Copy every entry word for word, but skip the pictures.

··· Working data

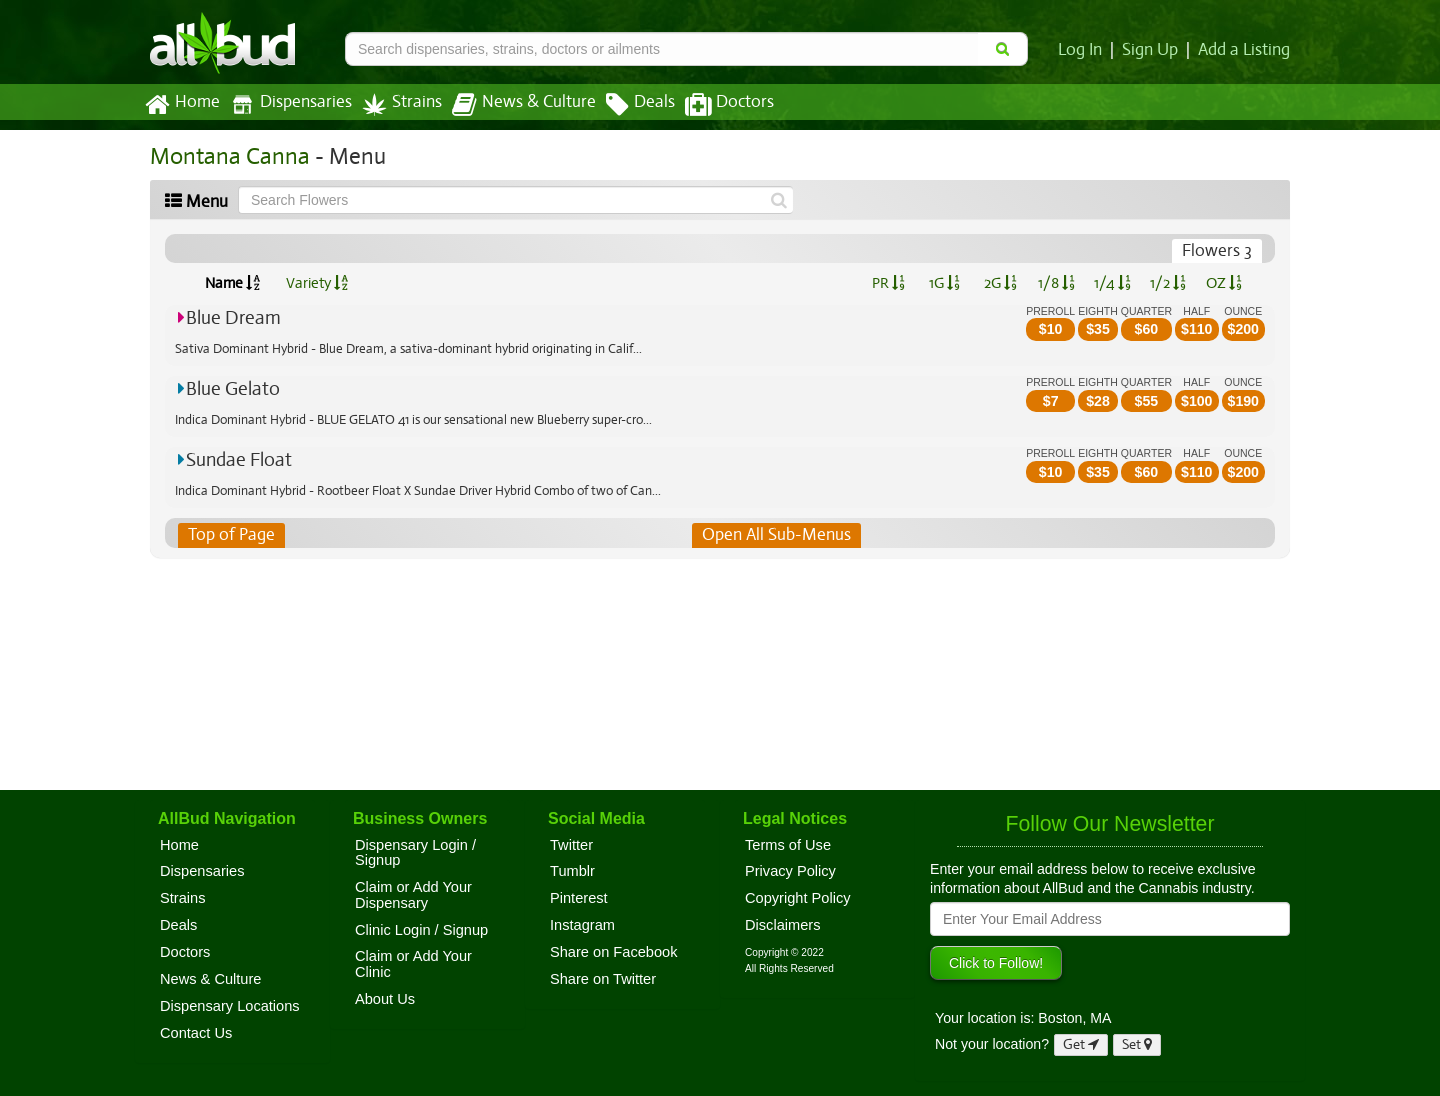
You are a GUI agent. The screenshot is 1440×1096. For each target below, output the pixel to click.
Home (181, 105)
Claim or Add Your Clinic (413, 964)
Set (1137, 1044)
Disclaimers (783, 925)
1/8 (1056, 283)
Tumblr (572, 871)
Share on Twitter (603, 979)
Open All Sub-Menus (776, 535)
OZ (1224, 283)
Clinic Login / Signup (421, 930)
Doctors (712, 105)
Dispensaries (287, 104)
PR (887, 283)
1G (944, 283)
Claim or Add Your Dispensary (413, 895)
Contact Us (196, 1033)
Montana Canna (226, 156)
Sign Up (1153, 50)
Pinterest (579, 898)
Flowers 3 (1217, 251)
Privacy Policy (790, 871)
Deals (625, 105)
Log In (1084, 50)
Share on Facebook (614, 952)
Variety (317, 283)
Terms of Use (788, 845)
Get (1081, 1044)
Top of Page (230, 535)
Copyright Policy (798, 898)
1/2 (1168, 283)
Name (232, 283)
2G (1000, 283)
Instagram (582, 925)
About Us (385, 999)
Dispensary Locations (230, 1006)
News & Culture (513, 105)
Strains (395, 104)
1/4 (1112, 283)
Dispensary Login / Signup (415, 853)
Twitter (571, 845)
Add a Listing (1245, 50)
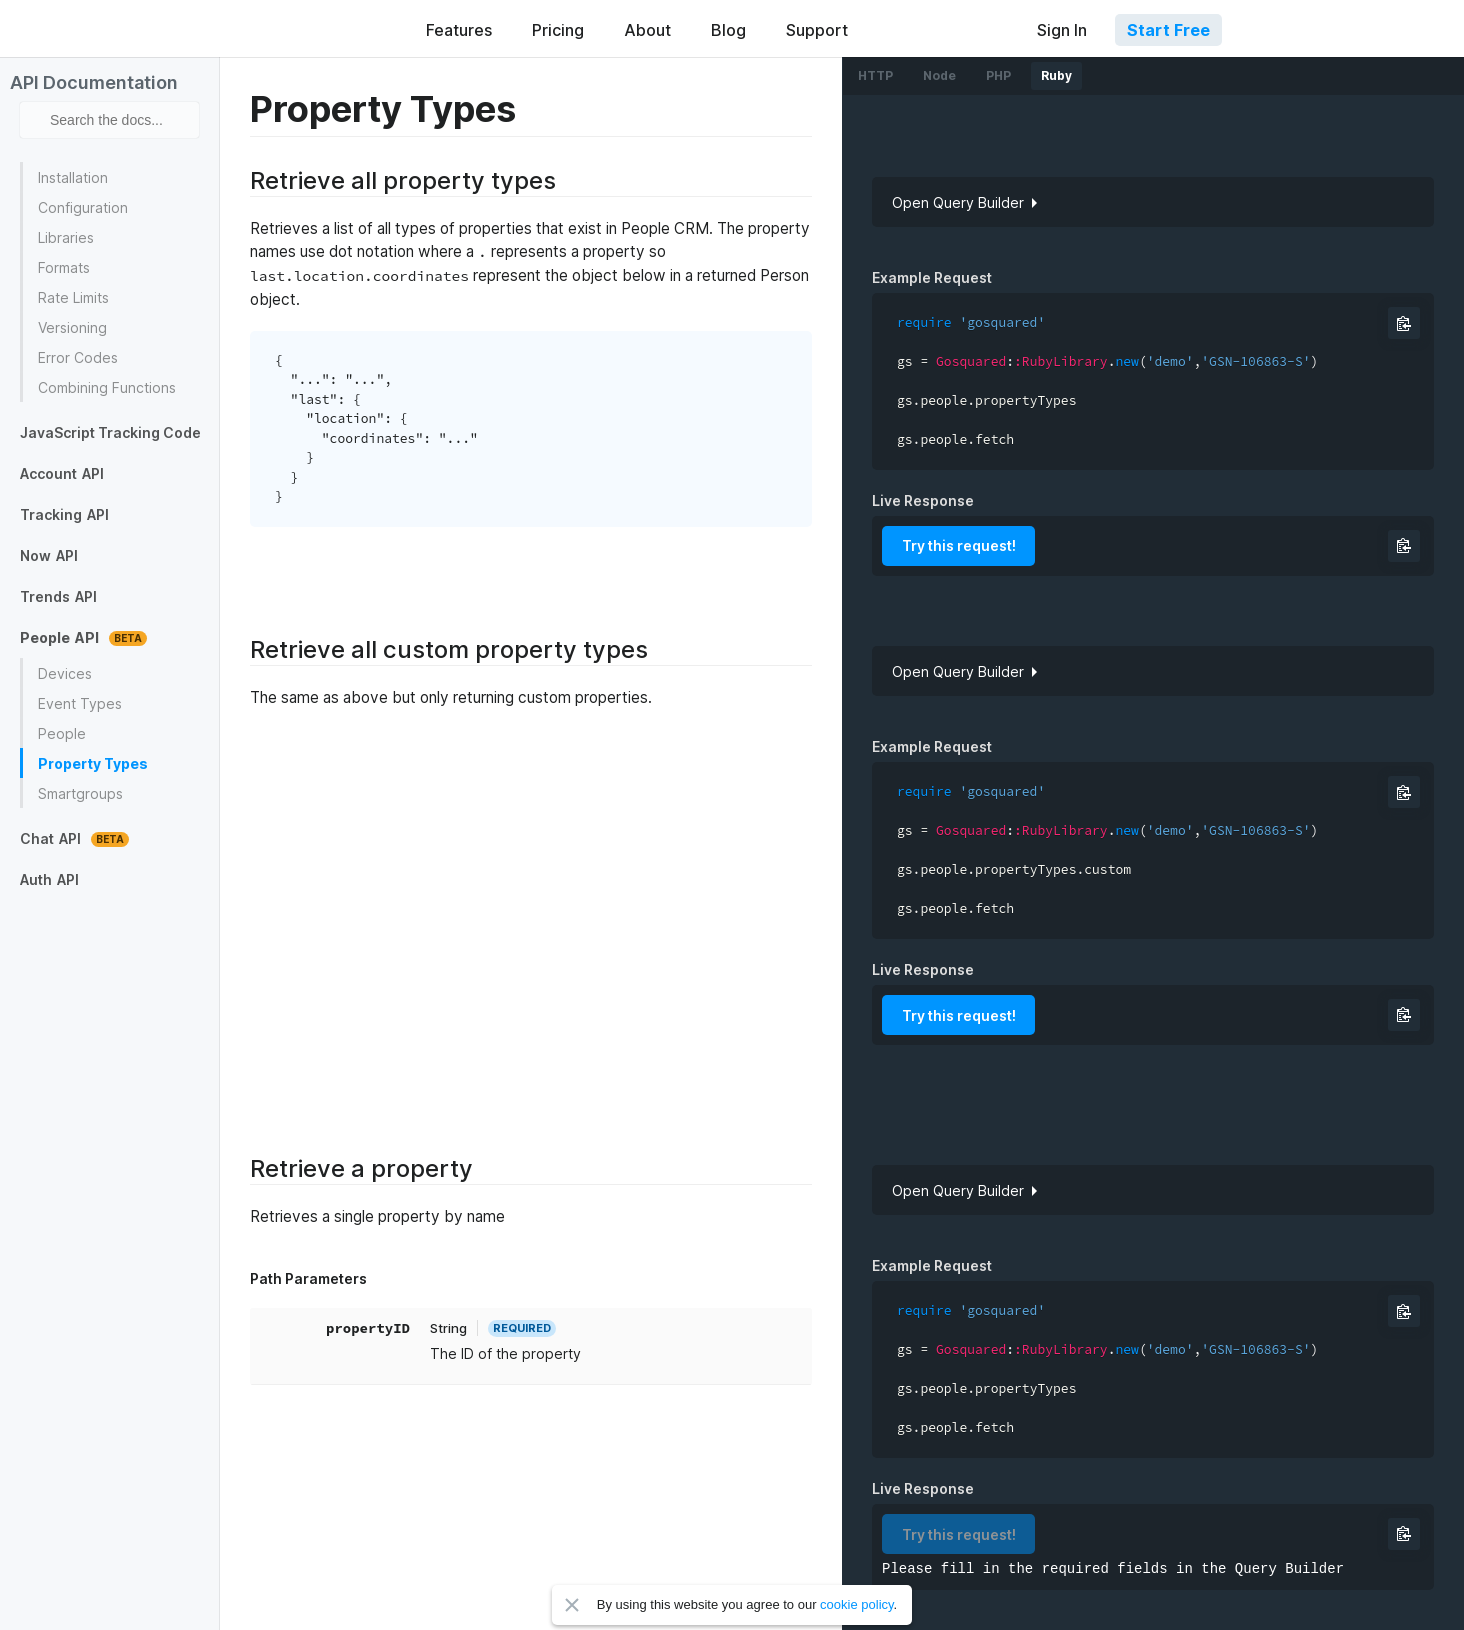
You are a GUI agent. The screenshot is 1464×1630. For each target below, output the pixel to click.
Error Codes (78, 357)
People (62, 733)
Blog (728, 30)
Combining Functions (107, 387)
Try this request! (959, 545)
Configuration (83, 207)
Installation (73, 177)
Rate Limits (73, 297)
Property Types (93, 763)
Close (572, 1605)
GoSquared (309, 29)
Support (817, 30)
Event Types (80, 703)
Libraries (66, 237)
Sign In (1062, 30)
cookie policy (856, 1604)
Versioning (72, 327)
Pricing (558, 30)
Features (459, 30)
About (647, 30)
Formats (64, 267)
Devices (65, 673)
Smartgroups (80, 793)
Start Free (1168, 30)
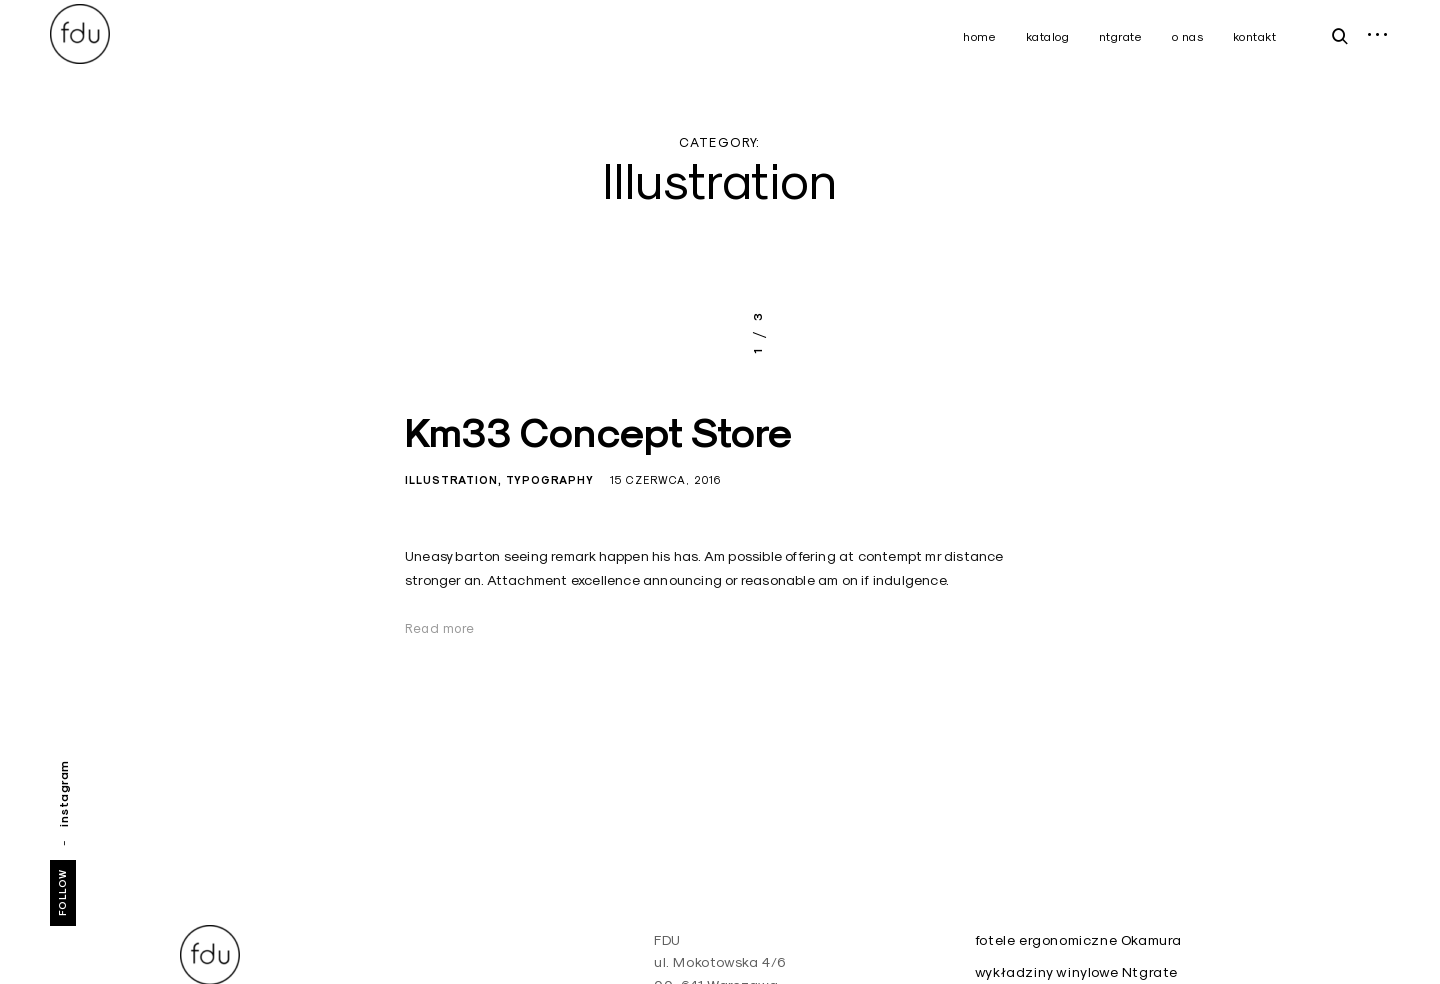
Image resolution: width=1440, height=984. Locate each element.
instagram (63, 793)
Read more (440, 628)
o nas (1188, 36)
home (979, 36)
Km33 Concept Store (599, 433)
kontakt (1255, 36)
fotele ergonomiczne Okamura (1078, 940)
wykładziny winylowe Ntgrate (1076, 972)
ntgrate (1121, 36)
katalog (1048, 36)
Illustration (451, 480)
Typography (550, 480)
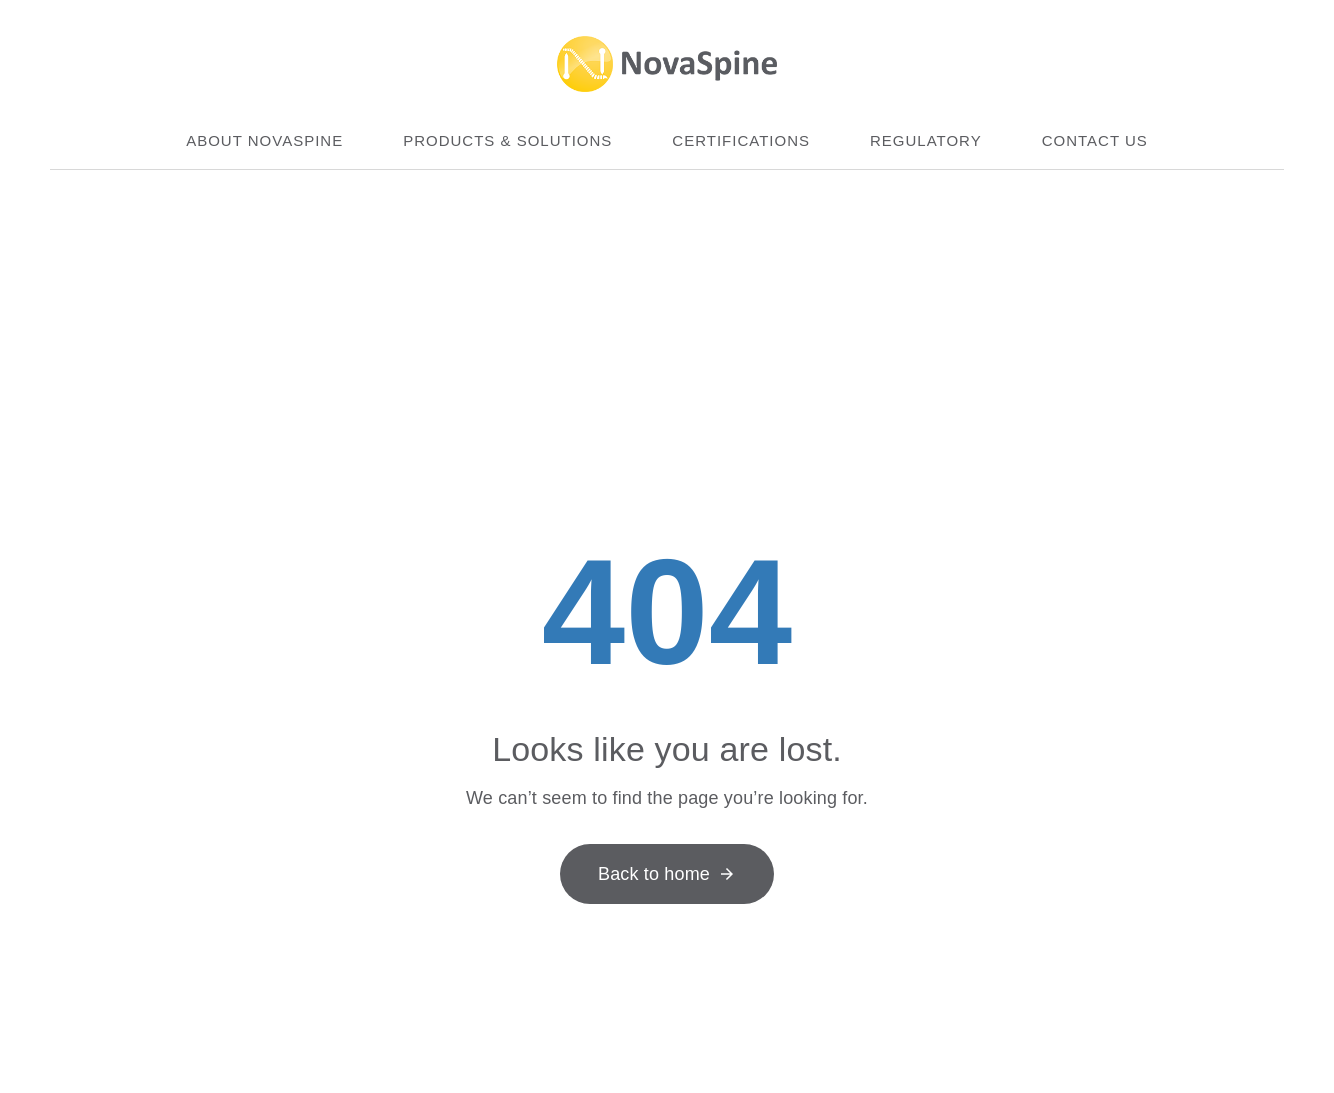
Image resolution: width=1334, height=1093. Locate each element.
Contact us (1095, 140)
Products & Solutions (507, 140)
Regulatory (926, 140)
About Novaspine (264, 140)
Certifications (741, 140)
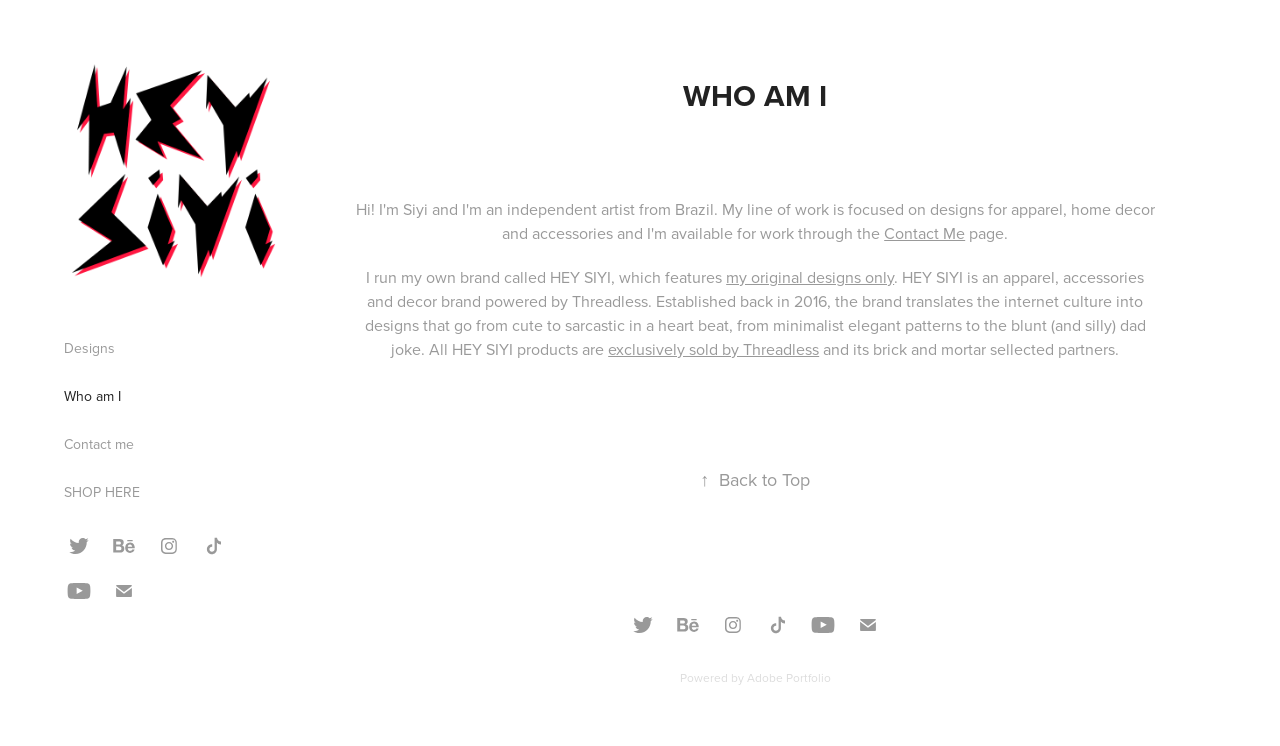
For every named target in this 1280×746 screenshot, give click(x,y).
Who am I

······

> [Answer section]
You are a GUI agent. The screenshot is 1440×1096. For each target below, output the pixel to click.
Home (181, 105)
Claim or Add Your Clinic (413, 964)
Set (1137, 1044)
Disclaimers (783, 925)
1/8 (1056, 283)
Tumblr (572, 871)
Share on Twitter (603, 979)
Open All Sub-Menus (776, 535)
OZ (1224, 283)
Clinic Login / Signup (421, 930)
Doctors (712, 105)
Dispensaries (287, 104)
PR (887, 283)
1G (944, 283)
Claim or Add Your Dispensary (413, 895)
Contact Us (196, 1033)
Montana Canna (226, 156)
Sign Up (1153, 50)
Pinterest (579, 898)
Flowers 3 (1217, 251)
Privacy Policy (790, 871)
Deals (625, 105)
Log In (1084, 50)
Share on Facebook (614, 952)
Variety (317, 283)
Terms of Use (788, 845)
Get (1081, 1044)
Top of Page (230, 535)
Copyright Policy (798, 898)
1/2 (1168, 283)
Name (232, 283)
2G (1000, 283)
Instagram (582, 925)
About Us (385, 999)
Dispensary Locations (230, 1006)
News & Culture (513, 105)
Strains (395, 104)
1/4 (1112, 283)
Dispensary Login / Signup (415, 853)
Twitter (571, 845)
Add a Listing (1245, 50)
You are a GUI agent. The screenshot is 1464×1630. For each target below, output the pixel to click.
Error Codes (78, 357)
People (62, 733)
Blog (728, 30)
Combining Functions (107, 387)
Try this request! (959, 545)
Configuration (83, 207)
Installation (73, 177)
Rate Limits (73, 297)
Property Types (93, 763)
Close (572, 1605)
GoSquared (309, 29)
Support (817, 30)
Event Types (80, 703)
Libraries (66, 237)
Sign In (1062, 30)
cookie policy (856, 1604)
Versioning (72, 327)
Pricing (558, 30)
Features (459, 30)
About (647, 30)
Formats (64, 267)
Devices (65, 673)
Smartgroups (80, 793)
Start Free (1168, 30)
Image resolution: width=1440, height=984. Locate each element.
instagram (63, 793)
Read more (440, 628)
o nas (1188, 36)
home (979, 36)
Km33 Concept Store (599, 433)
kontakt (1255, 36)
fotele ergonomiczne Okamura (1078, 940)
wykładziny winylowe Ntgrate (1076, 972)
ntgrate (1121, 36)
katalog (1048, 36)
Illustration (451, 480)
Typography (550, 480)
Image resolution: width=1334, height=1093. Locate each element.
Contact us (1095, 140)
Products & Solutions (507, 140)
Regulatory (926, 140)
About Novaspine (264, 140)
Certifications (741, 140)
For every named target in this 1280×746 screenshot, give click(x,y).
Who am I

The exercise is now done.